Earlier, this chapter went into detail on the internals of the foreach loop. This section discusses how to use iterators to create your own implementation of the IEnumerator<T> and nongeneric IEnumerator interfaces for custom collections. Iterators provide clean syntax for specifying how to iterate on data in collection classes, especially using the foreach loop. The iterator allows end users of a collection to navigate its internal structure without knowledge of that structure.
If classes want to support iteration using the foreach loop construct, they must implement the enumerator pattern. As you saw in the earlier section, in C# the foreach loop construct is expanded by the compiler into the while loop construct based on the IEnumerator<T> interface that is retrieved from the IEnumerable<T> interface.
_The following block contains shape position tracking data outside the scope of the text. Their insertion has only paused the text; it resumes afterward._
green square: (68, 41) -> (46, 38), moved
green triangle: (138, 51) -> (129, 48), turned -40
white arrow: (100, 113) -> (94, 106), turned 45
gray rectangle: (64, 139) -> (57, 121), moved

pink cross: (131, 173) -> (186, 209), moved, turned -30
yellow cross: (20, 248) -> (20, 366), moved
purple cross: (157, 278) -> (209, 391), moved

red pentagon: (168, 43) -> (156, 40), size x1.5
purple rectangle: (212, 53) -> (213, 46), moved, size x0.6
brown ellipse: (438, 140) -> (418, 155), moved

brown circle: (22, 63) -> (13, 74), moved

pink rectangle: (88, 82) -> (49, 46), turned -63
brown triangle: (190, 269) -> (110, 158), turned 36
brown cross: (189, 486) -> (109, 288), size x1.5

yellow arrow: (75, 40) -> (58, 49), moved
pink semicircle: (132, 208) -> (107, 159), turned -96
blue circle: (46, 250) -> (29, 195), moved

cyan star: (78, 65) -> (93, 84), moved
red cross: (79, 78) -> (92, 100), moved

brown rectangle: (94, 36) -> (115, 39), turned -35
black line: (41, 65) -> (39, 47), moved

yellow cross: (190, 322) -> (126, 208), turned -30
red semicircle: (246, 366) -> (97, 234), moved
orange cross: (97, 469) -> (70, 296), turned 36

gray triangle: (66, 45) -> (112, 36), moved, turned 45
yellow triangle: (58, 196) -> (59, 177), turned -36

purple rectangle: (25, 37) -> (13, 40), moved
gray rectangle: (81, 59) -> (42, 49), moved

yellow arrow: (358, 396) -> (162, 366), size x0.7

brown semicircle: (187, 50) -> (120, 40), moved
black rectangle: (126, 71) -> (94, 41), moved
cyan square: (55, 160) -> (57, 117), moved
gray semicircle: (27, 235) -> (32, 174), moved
The problem with the enumeration pattern is that it can be cumbersome to implement manually because it maintains an internal state machine. This internal state machine may be simple for a list collection type class, but for data structures that require recursive traversal, such as binary trees, the state machine can be quite complicated. To overcome the challenges and effort associated with implementing this pattern, C# 2.0 includes a construct that makes it easier for a class to dictate how the foreach loop iterates over its contents.
Defining an Iterator
Iterators are a means to implement methods of a class, and they are syntactic shortcuts for the more complex enumerator pattern. When the C# compiler encounters an iterator, it expands its contents into CIL code that implements the enumerator pattern. As such, there are no runtime dependencies for implementing iterators. Because the C# compiler handles implementation through CIL code generation, there is no real runtime performance benefit to using iterators. However, there is a substantial programmer productivity gain in choosing iterators over manual implementation of the enumerator pattern. To begin, the next section examines how an iterator is defined in code.
An iterator provides shorthand implementation of iterator interfaces, the combination of the IEnumerable<T> and IEnumerator<T> interfaces. Listing 12.18 declares an iterator for the generic BinaryTree<T> type by creating a GetEnumerator() method. In the previous chapter, you coded parts of the BinaryTree<T> class. In this chapter, you will add support for the iterator interfaces.
Listing 12.18. Iterator Interfaces Pattern
To begin, add the declaration for the IEnumerator<T> IEnumerable<T>.GetEnumerator() method.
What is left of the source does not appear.